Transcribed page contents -
"""
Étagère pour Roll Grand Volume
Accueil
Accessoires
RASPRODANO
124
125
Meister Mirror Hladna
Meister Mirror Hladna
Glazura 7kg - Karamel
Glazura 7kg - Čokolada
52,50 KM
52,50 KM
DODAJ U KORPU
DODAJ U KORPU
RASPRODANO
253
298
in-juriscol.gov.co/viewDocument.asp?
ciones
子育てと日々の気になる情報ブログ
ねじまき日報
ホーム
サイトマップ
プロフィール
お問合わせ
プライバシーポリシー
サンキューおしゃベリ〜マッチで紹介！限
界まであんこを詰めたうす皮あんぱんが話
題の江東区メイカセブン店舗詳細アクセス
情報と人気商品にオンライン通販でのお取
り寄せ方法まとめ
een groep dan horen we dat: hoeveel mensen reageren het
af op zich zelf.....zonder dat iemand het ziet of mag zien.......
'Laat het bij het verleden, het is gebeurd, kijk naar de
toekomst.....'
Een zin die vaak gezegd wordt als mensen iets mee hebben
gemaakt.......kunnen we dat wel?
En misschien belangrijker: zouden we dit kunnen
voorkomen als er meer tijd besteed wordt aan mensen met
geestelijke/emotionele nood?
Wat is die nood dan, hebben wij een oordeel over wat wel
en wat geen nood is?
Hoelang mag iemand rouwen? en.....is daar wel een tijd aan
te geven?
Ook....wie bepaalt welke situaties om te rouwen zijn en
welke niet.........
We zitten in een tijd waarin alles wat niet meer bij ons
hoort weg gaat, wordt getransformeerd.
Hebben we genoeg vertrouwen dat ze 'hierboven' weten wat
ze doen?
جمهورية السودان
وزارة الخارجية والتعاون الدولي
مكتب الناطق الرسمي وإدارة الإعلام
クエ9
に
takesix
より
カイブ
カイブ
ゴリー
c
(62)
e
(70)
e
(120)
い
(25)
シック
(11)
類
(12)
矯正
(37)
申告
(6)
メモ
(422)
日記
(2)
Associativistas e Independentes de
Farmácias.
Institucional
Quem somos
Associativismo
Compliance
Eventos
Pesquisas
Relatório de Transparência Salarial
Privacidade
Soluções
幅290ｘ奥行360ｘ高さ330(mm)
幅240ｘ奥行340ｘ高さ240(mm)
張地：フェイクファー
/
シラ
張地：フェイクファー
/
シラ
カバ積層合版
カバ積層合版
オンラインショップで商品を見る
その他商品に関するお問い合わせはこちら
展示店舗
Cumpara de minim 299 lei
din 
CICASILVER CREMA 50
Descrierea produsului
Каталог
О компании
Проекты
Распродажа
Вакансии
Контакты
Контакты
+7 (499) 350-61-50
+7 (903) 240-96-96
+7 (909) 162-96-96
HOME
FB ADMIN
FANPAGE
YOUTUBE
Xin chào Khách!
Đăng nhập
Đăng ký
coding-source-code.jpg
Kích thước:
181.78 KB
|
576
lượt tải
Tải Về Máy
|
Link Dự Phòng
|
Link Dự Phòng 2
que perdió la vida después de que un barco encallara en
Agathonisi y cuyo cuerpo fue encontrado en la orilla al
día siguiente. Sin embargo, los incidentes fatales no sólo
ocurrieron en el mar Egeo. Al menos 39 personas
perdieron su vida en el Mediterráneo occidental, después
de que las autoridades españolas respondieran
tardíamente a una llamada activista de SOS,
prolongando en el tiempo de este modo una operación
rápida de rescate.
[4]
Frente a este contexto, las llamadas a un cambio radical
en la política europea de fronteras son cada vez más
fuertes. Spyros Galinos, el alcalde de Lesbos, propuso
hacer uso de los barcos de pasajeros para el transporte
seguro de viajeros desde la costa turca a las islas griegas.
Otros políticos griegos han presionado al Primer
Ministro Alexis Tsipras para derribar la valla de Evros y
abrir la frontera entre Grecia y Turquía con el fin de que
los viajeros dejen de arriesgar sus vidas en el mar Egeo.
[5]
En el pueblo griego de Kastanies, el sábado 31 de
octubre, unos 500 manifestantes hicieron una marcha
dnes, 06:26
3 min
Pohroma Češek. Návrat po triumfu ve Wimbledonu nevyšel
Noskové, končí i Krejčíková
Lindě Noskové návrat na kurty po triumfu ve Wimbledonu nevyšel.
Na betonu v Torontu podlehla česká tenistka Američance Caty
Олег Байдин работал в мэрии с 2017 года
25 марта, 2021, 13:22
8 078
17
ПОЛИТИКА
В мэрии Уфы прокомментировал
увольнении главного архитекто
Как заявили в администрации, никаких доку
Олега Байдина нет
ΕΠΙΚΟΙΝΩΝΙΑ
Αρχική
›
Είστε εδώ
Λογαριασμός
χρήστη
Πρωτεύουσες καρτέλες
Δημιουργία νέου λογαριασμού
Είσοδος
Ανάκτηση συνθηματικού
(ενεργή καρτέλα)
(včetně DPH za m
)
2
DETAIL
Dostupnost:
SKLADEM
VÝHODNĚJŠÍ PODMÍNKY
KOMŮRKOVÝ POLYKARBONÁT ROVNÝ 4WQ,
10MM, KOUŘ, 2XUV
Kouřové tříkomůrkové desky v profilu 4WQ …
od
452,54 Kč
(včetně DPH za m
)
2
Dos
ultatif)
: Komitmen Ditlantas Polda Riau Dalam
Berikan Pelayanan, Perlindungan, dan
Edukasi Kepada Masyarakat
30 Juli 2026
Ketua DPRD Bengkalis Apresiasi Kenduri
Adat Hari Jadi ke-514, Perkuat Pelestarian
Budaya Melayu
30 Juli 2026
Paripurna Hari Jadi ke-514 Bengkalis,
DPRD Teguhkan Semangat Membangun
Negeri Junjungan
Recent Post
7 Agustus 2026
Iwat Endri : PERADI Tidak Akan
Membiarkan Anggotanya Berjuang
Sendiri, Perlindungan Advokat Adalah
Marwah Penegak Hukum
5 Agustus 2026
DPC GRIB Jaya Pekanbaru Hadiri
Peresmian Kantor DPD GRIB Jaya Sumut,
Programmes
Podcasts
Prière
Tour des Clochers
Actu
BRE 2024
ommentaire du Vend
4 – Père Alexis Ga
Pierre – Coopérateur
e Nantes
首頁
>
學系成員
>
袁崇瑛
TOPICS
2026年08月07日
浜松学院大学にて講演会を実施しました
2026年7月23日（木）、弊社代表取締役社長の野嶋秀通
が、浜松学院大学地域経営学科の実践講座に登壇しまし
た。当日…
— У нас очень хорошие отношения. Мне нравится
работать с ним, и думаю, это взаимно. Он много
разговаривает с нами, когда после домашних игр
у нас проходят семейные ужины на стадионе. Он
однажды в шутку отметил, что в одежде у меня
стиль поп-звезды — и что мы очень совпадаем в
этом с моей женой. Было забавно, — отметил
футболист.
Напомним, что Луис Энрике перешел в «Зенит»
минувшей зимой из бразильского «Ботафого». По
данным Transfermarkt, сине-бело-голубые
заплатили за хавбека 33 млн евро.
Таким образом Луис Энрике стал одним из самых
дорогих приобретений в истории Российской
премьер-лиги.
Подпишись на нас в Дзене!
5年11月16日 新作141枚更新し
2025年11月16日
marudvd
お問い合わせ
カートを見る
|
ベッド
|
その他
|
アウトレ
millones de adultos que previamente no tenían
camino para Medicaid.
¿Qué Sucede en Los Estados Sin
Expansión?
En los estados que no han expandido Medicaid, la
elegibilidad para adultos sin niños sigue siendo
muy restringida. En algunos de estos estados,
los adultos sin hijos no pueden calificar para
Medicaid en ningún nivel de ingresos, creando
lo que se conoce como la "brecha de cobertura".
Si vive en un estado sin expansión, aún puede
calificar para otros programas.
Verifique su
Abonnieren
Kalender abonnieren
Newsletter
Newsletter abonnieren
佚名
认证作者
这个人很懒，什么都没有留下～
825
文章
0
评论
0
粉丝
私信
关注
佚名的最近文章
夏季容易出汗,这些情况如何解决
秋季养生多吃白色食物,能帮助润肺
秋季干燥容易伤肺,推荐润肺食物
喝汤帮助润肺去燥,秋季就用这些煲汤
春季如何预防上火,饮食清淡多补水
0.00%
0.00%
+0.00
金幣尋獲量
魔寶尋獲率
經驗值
"""
WHAT IS BEING ASKED -
Given the data above, transcribe exactly the lines from the one containing "10MM, KOUŘ, 2XUV" down to the one containing "DPC GRIB Jaya Pekanbaru Hadiri", and no others.

TASK RESULT -
10MM, KOUŘ, 2XUV
Kouřové tříkomůrkové desky v profilu 4WQ …
od
452,54 Kč
(včetně DPH za m
)
2
Dos
ultatif)
: Komitmen Ditlantas Polda Riau Dalam
Berikan Pelayanan, Perlindungan, dan
Edukasi Kepada Masyarakat
30 Juli 2026
Ketua DPRD Bengkalis Apresiasi Kenduri
Adat Hari Jadi ke-514, Perkuat Pelestarian
Budaya Melayu
30 Juli 2026
Paripurna Hari Jadi ke-514 Bengkalis,
DPRD Teguhkan Semangat Membangun
Negeri Junjungan
Recent Post
7 Agustus 2026
Iwat Endri : PERADI Tidak Akan
Membiarkan Anggotanya Berjuang
Sendiri, Perlindungan Advokat Adalah
Marwah Penegak Hukum
5 Agustus 2026
DPC GRIB Jaya Pekanbaru Hadiri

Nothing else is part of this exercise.